Herb Graffis didn’t miss much when he sat down at his typewriter. He was part of a generation of great golf writers that included Grantland Rice, Bernard Darwin, Ring Lardner, Henry Longhurst, Herbert Warren Wind and Charles Price, yet his greatest contributions to the game came not from what he wrote, but through the conception of his ideas.
Along with his brother, Joe, Graffis founded the Chicago Golfer in 1923, Golfdom in 1927 and then a national monthly, Golfing, in 1933. They founded the National Golf Foundation, the Golf Course Superintendents Association and the Club Managers Association, and published the first U.S. Open program in 1928 at Olympia Fields.
It was Graffis who believed that golf was a business as well as a game. Golfdom, for example, was a magazine with a controlled circulation that was sent to the president, green chairman, professional, greenkeeper and course manager at each club.
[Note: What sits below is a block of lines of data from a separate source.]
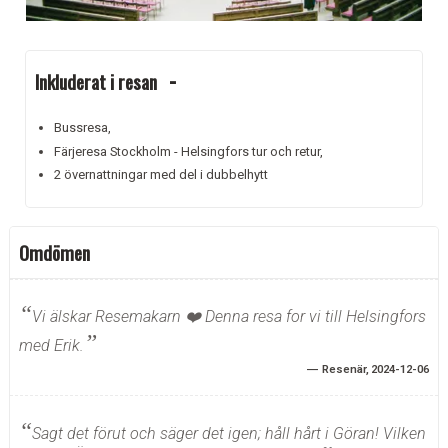
Inkluderat i resan
Bussresa,
Färjeresa Stockholm - Helsingfors tur och retur,
2 övernattningar med del i dubbelhytt
Omdömen
Vi älskar Resemakarn ❤️ Denna resa for vi till Helsingfors
med Erik.
Resenär
2024-12-06
Sagt det förut och säger det igen; håll hårt i Göran! Vilken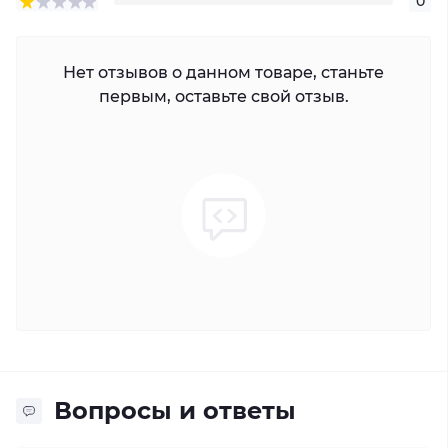
0
Нет отзывов о данном товаре, станьте
первым, оставьте свой отзыв.
Вопросы и ответы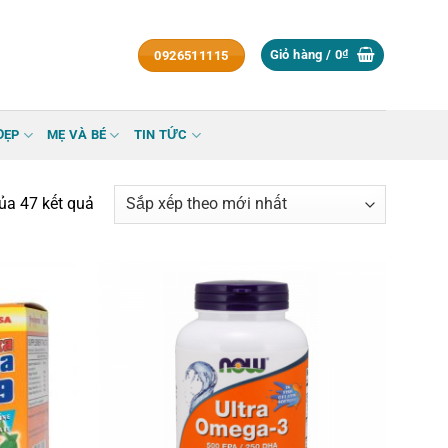
Giỏ hàng /
0
₫
0926511115
ĐẸP
MẸ VÀ BÉ
TIN TỨC
Đã
ủa 47 kết quả
sắp
xếp
theo
mới
nhất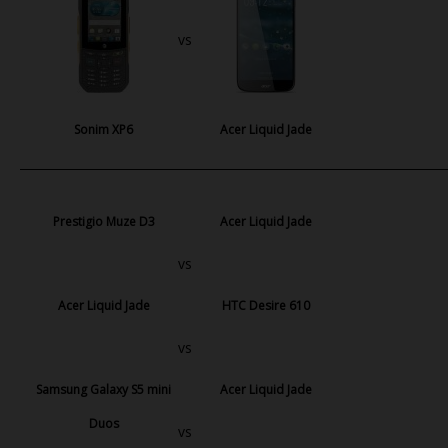
vs
Sonim XP6
Acer Liquid Jade
Prestigio Muze D3
Acer Liquid Jade
vs
Acer Liquid Jade
HTC Desire 610
vs
Samsung Galaxy S5 mini
Acer Liquid Jade
Duos
vs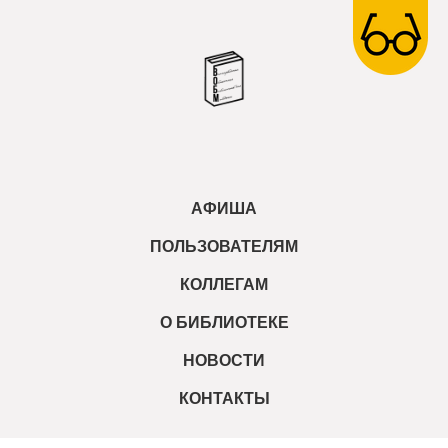
АФИША
ПОЛЬЗОВАТЕЛЯМ
КОЛЛЕГАМ
О БИБЛИОТЕКЕ
НОВОСТИ
КОНТАКТЫ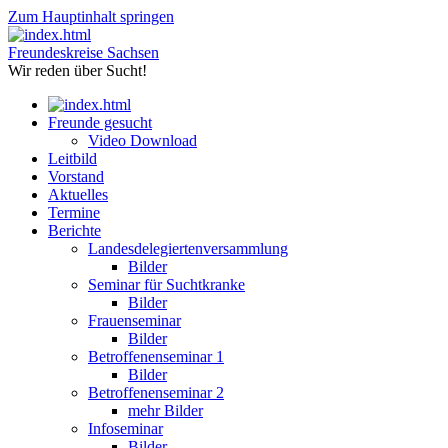
Zum Hauptinhalt springen
Freundeskreise Sachsen
Wir reden über Sucht!
Freunde gesucht
Video Download
Leitbild
Vorstand
Aktuelles
Termine
Berichte
Landesdelegiertenversammlung
Bilder
Seminar für Suchtkranke
Bilder
Frauenseminar
Bilder
Betroffenenseminar 1
Bilder
Betroffenenseminar 2
mehr Bilder
Infoseminar
Bilder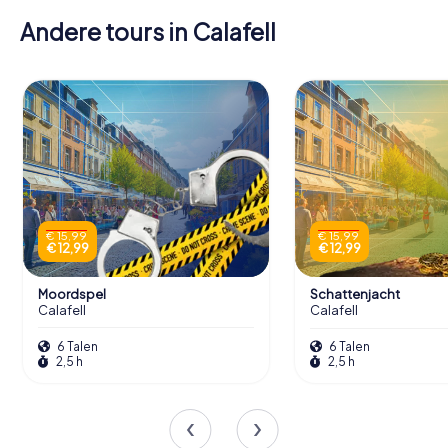
Andere tours in Calafell
€ 15,99
€ 15,99
€ 12,99
€ 12,99
Moordspel
Schattenjacht
Calafell
Calafell
6 Talen
6 Talen
2,5 h
2,5 h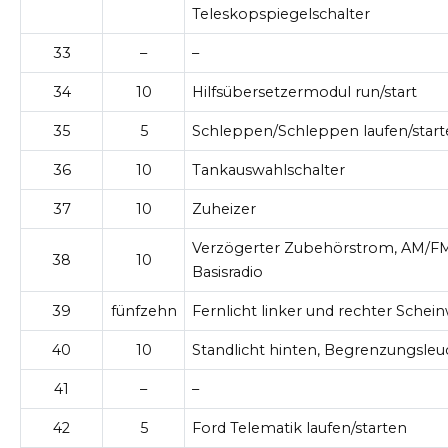
Teleskopspiegelschalter
33
–
–
34
10
Hilfsübersetzermodul run/start
35
5
Schleppen/Schleppen laufen/star
36
10
Tankauswahlschalter
37
10
Zuheizer
Verzögerter Zubehörstrom, AM/F
38
10
Basisradio
39
fünfzehn
Fernlicht linker und rechter Schei
40
10
Standlicht hinten, Begrenzungsle
41
–
–
42
5
Ford Telematik laufen/starten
Golfing was created, in Graffis’ words, “because the manufacturers couldn’t afford to spend much on ad space in the (Saturday Evening) Post or Colliers, but they wanted to do something that would get in the hands of a select list of golfers.” Golfing was published five times a year and sent out free. The Graffis philosophy was that “the most important guy was the one reading it, not the guy who was being written about.”